Please go through the records below and return every line holding the word "kehittämisen".

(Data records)
# # # #
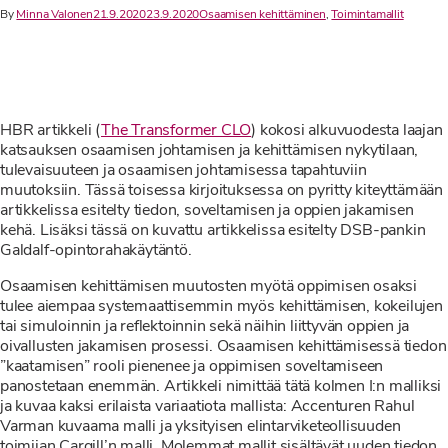
By
Minna Valonen
21.9.2020
23.9.2020
Osaamisen kehittäminen
,
Toimintamallit
HBR artikkeli (
The Transformer CLO
) kokosi alkuvuodesta laajan
katsauksen osaamisen johtamisen ja kehittämisen nykytilaan,
tulevaisuuteen ja osaamisen johtamisessa tapahtuviin
muutoksiin. Tässä toisessa kirjoituksessa on pyritty kiteyttämään
artikkelissa esitelty tiedon, soveltamisen ja oppien jakamisen
kehä. Lisäksi tässä on kuvattu artikkelissa esitelty DSB-pankin
Galdalf-opintorahakäytäntö.
Osaamisen kehittämisen muutosten myötä oppimisen osaksi
tulee aiempaa systemaattisemmin myös kehittämisen, kokeilujen
tai simuloinnin ja reflektoinnin sekä näihin liittyvän oppien ja
oivallusten jakamisen prosessi. Osaamisen kehittämisessä tiedon
”kaatamisen” rooli pienenee ja oppimisen soveltamiseen
panostetaan enemmän. Artikkeli nimittää tätä kolmen I:n malliksi
ja kuvaa kaksi erilaista variaatiota mallista: Accenturen Rahul
Varman kuvaama malli ja yksityisen elintarviketeollisuuden
toimijan Cargill’n malli. Molemmat mallit sisältävät uuden tiedon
# # # #
TASK RESULT:
katsauksen osaamisen johtamisen ja kehittämisen nykytilaan,
Osaamisen kehittämisen muutosten myötä oppimisen osaksi
tulee aiempaa systemaattisemmin myös kehittämisen, kokeilujen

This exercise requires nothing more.